Quem me conhece há mais anos sabe que eu nem sempre fui muito adepta de exercício físico. Até entrar na faculdade representava o estereótipo da miúda marrona: era pequenina, calada, pálida e rechonchuda. Os óculos só viria a usá-los uns anos mais tarde, mas para o caso pouco importa. As aulas de educação física eram um tormento e nunca me dei ao trabalho de perceber se tinha sequer aptidão para este tipo de actividades.

 

Quando entrei na faculdade comecei a preocupar-me mais com fazer uma alimentação saudável, mas ainda assim desprezava tudo o que envolvesse mexer o corpo. Deixei as carnes vermelhas - até porque nem sequer gostava particularmente do sabor ou textura - e descobri uma série de legumes e vegetais diferentes e saborosos. Ainda antes de fazer Erasmus em Turim comecei a ganhar algum gosto pela corrida. Não exigia muito - só um par de ténis e roupa confortável - e na verdade fazia-me muito bem à cabeça e à criatividade.

 

Inscrevi-me pela primeira vez num ginásio em Janeiro de 2013, fruto de uma decisão que tomei enquanto fazia inter-rail pelo leste europeu. Desde então nunca mais parei. É um grande cliché, mas é verdade: o exercício físico vicia e não somos os mesmos depois de começarmos. Obriguei-me sempre a ir todos os dias, porque se há coisa que sou é perfeccionista e obcecada pela ordem. E não há outra forma de criar (boas) rotinas, temos mesmo que impor metas e regras a nós mesmos para o conseguirmos.

gym

 

 

Salvo raras excepções, hoje em dia faço exercício 6 vezes por semana. Se custa levantar-me todos os dias às 6h30 da manhã para ir ao ginásio? Vou ser muito honesta: não.

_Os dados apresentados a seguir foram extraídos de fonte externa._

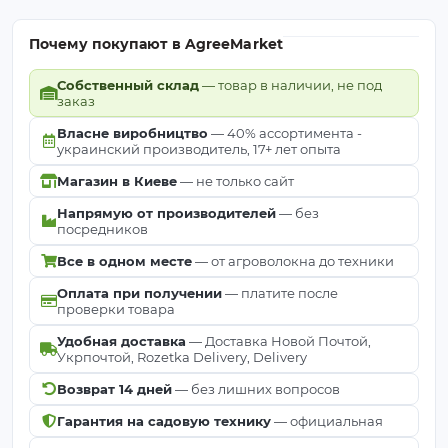
Почему покупают в AgreeMarket
Собственный склад
— товар в наличии, не под
заказ
Власне виробництво
— 40% ассортимента -
украинский производитель, 17+ лет опыта
Магазин в Киеве
— не только сайт
Напрямую от производителей
— без
посредников
Все в одном месте
— от агроволокна до техники
Оплата при получении
— платите после
проверки товара
Удобная доставка
— Доставка Новой Почтой,
Укрпочтой, Rozetka Delivery, Delivery
Возврат 14 дней
— без лишних вопросов
Гарантия на садовую технику
— официальная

No início custava um bocadinho, mas a verdade é que começo os dias com muito mais energia e motivação se for ao ginásio de manhã. Por isso, hoje decidi falar-vos um pouco da minha rotina de exercício, que considero uma mistura feliz entre musculação, aulas de grupo e outros tipos de exercício.

 

A musculação levada mais a sério fez parte da minha rotina logo no primeiro ginásio em que estive, mas quando me mudei para o Pump acabei por dar primazia às aulas de grupo. Faço normalmente duas a cada manhã: Body Pump, Cycle, CxWorx, HIIT, Power Jump e Body Attack são as minhas favoritas. Prefiro aulas mais de cardio mas que também trabalhem músculo. Ainda assim, recentemente o Guilherme convenceu-me (com a ajuda do grande Nuno) a investir também algum tempo e energia em planos de musculação, focados sobretudo na parte superior do corpo. Como tenho menos pressa, normalmente opto por fazer este tipo de treino ao fim-de-semana.

 

Para finalizar, comecei há pouco tempo a completar o Insanity Workout com alguns colegas de trabalho, às horas de almoço de 2ª, 4ª e sexta (embora me tenha baldado nas últimas duas semanas, mas vamos ignorar esse facto). Sempre que posso tento experimentar outras modalidades, como Stand Up Paddle ou Escalada Interior, embora nem sempre tenha disponibilidade para continuar a ter aulas.

 

Mas não se preocupem: se há coisa que respeito é o meu corpo e sei perfeitamente que há momentos em que ele precisa de mais descanso. Aprendi, ao longo destes quatro anos de exercício físico, a ouvir os sinais do meu corpo e a responder de acordo. Percebi que as massagens de recuperação desportiva funcionam muito bem comigo e faço-as uma vez por semana, incidindo na área do pescoço, ombros e omoplatas (onde acumulo mais tensão).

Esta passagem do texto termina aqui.